You first align you data with default settings using BWA against your reference genome. Be sure to have trimmed the Nextera adapter from your reads. If you have not done that, you might use skewer to do so:
skewer -x CTGTCTCTTATACACATCTCCGAGCCCACGAGAC -y CTGTCTCTTATACACATCTCCGAGCCCACGAGAC -m pe -n -q 30 -Q 25 -o ${BASENAME} ${BASENAME}_1.fastq.gz ${BASENAME}_2.fastq.gz
Once you have your BAM file, use this code snipped to get the reads you want:
samtools view -h $1 | awk -v LEN=$2 '{if ($9 <= LEN && $9 >= -(LEN) && $9 != 0 || $1 ~ /^@/) print $0}' | samtools view -bh -o $3 -
Save it as a bash script, then use:
./script.sh in.bam 100 out.bam
This will give you reads (fragments) with an insert size below 100bp. If you want further size selection, just modify the if-condition according to your needs. You can speed things up by adding the multithreading option -@
to samtools and using mawk
instead of awk
.
EDIT: There is also a python package called NucleoATAC to call NFRs and histone positions directly from ATAC-seq data. If always found the documentation quiet difficult to digest, but maybe you may find it helpful.

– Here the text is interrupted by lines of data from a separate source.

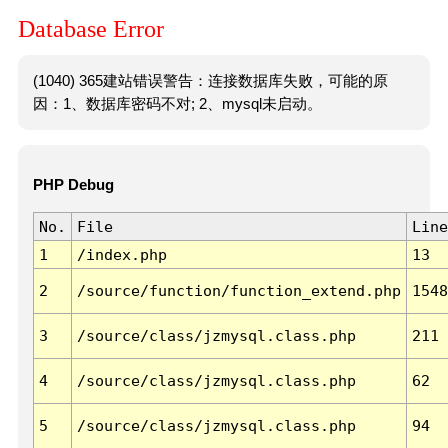
Database Error
(1040) 365建站错误警告：连接数据库失败，可能的原
因：1、数据库密码不对; 2、mysql未启动。
PHP Debug
No.
File
Line
1
/index.php
13
2
/source/function/function_extend.php
1548
3
/source/class/jzmysql.class.php
211
4
/source/class/jzmysql.class.php
62
5
/source/class/jzmysql.class.php
94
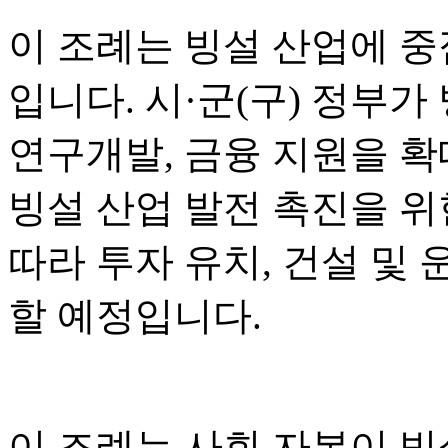
이 조례는 빙설 산업에 중
입니다. 시·군(구) 정부가
연구개발, 금융 지원을 
빙설 산업 발전 촉진을 위한
따라 투자 유치, 건설 및 
할 예정입니다.
이 조례는 사회 자본이 빙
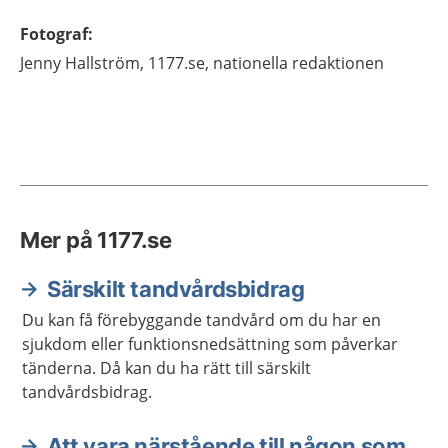
Fotograf
:
Jenny
Hallström,
1177.se, nationella redaktionen
Mer på 1177.se
Särskilt tandvårdsbidrag
Du kan få förebyggande tandvård om du har en
sjukdom eller funktionsnedsättning som påverkar
tänderna. Då kan du ha rätt till särskilt
tandvårdsbidrag.
Att vara närstående till någon som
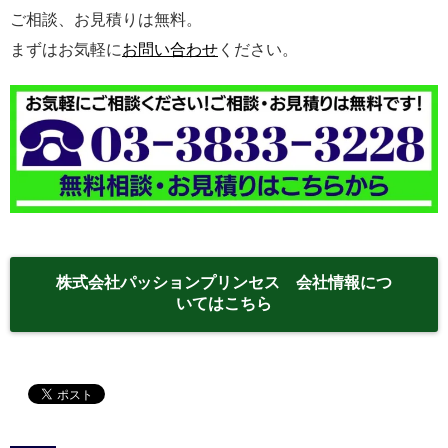
ご相談、お見積りは無料。
まずはお気軽に
お問い合わせ
ください。
株式会社パッションプリンセス 会社情報につ
いてはこちら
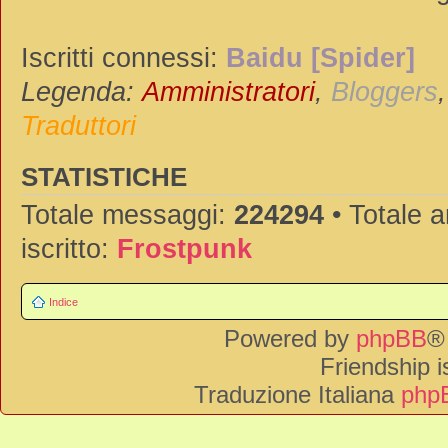
Iscritti connessi:
Baidu [Spider]
Legenda:
Amministratori
,
Bloggers
Traduttori
STATISTICHE
Totale messaggi:
224294
• Totale 
iscritto:
Frostpunk
Indice
Powered by
phpBB
®
Friendship 
Traduzione Italiana
phpB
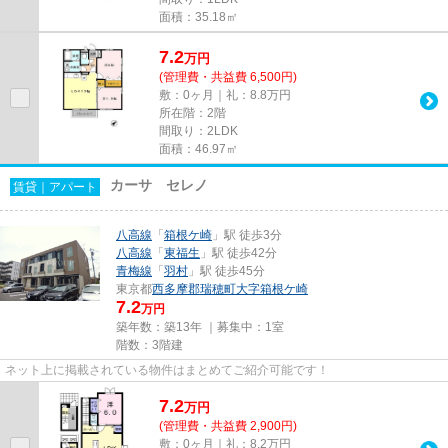
面積：35.18㎡
7.2
万
円
(管理費・共益費 6,500円)
敷：0ヶ月｜礼：8.8万円
所在階：2階
間取り：2LDK
面積：46.97㎡
カーサ セレノ
賃貸｜アパート
八高線
「
箱根ケ崎
」駅 徒歩3分
八高線
「
東福生
」駅 徒歩42分
青梅線
「
羽村
」駅 徒歩45分
東京都
西多摩郡瑞穂町
大字箱根ケ崎
7.2
万円
築年数：築13年 ｜募集中：
1室
階数：3階建
ネット上に掲載されている物件はまとめてご紹介可能です！
7.2
万
円
(管理費・共益費 2,900円)
敷：0ヶ月｜礼：8.2万円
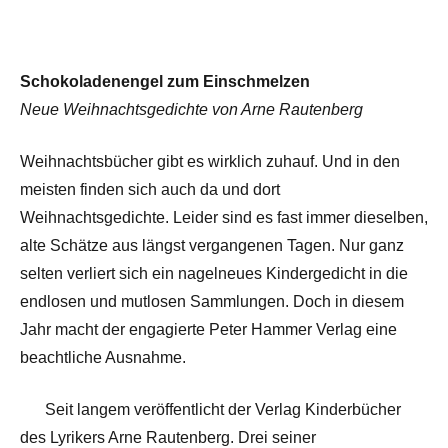
Schokoladenengel zum Einschmelzen
Neue Weihnachtsgedichte von Arne Rautenberg
Weihnachtsbücher gibt es wirklich zuhauf. Und in den
meisten finden sich auch da und dort
Weihnachtsgedichte. Leider sind es fast immer dieselben,
alte Schätze aus längst vergangenen Tagen. Nur ganz
selten verliert sich ein nagelneues Kindergedicht in die
endlosen und mutlosen Sammlungen. Doch in diesem
Jahr macht der engagierte Peter Hammer Verlag eine
beachtliche Ausnahme.
Seit langem veröffentlicht der Verlag Kinderbücher
des Lyrikers Arne Rautenberg. Drei seiner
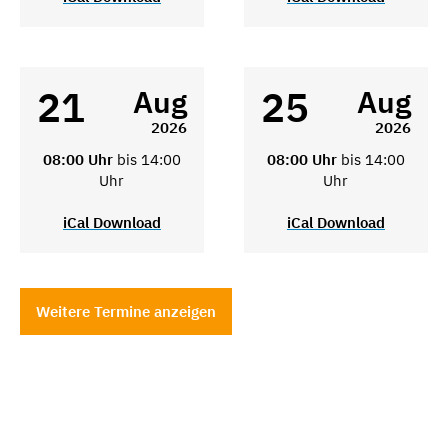
21
25
Aug
Aug
2026
2026
08:00 Uhr
bis 14:00
08:00 Uhr
bis 14:00
Uhr
Uhr
iCal Download
iCal Download
Weitere Termine anzeigen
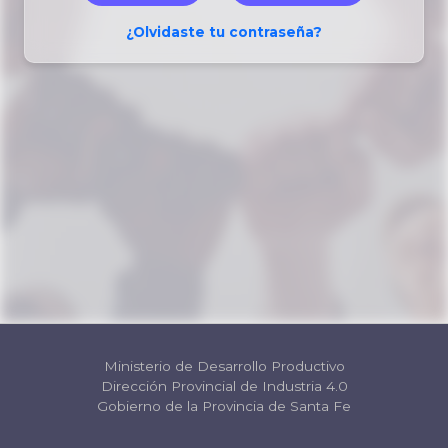
¿Olvidaste tu contraseña?
Ministerio de Desarrollo Productivo
Dirección Provincial de Industria 4.0
Gobierno de la Provincia de Santa Fe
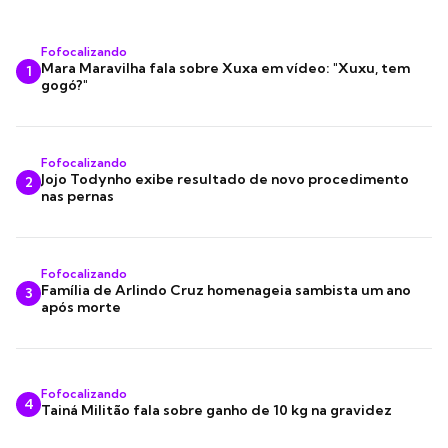
Fofocalizando
Mara Maravilha fala sobre Xuxa em vídeo: "Xuxu, tem
1
gogó?"
Fofocalizando
Jojo Todynho exibe resultado de novo procedimento
2
nas pernas
Fofocalizando
Família de Arlindo Cruz homenageia sambista um ano
3
após morte
Fofocalizando
4
Tainá Militão fala sobre ganho de 10 kg na gravidez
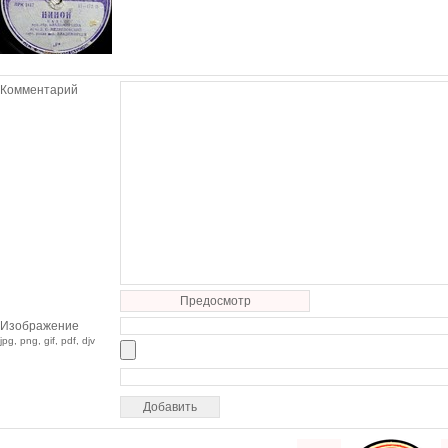
Комментарий
Предосмотр
Изображение
jpg, png, gif, pdf, djv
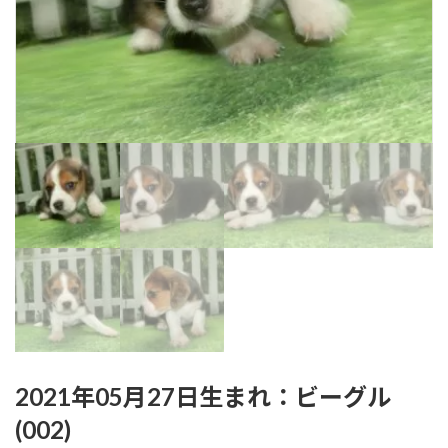
2021年05月27日生まれ：ビーグル
(002)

That having said, I gave up using it because I simply did not really understand what exactly it does and what all these output files mean, so I ended up defining NFRs as peaks called from a BAM file with fragments < 100bp. These peaks were required to overlap with peaks called from the full BAM file. This then (what a surprise) typically gives you peaks in the center of the full-BAM peaks, just the width is smaller.
are you talking about the read length or about the fragment length (distance between a read and its mate ) ??
Apologies, I mean fragment length.
You can filter the alignments after wards to keep required fragment length (Bam : Extract Only Alignment With A Specific Length ).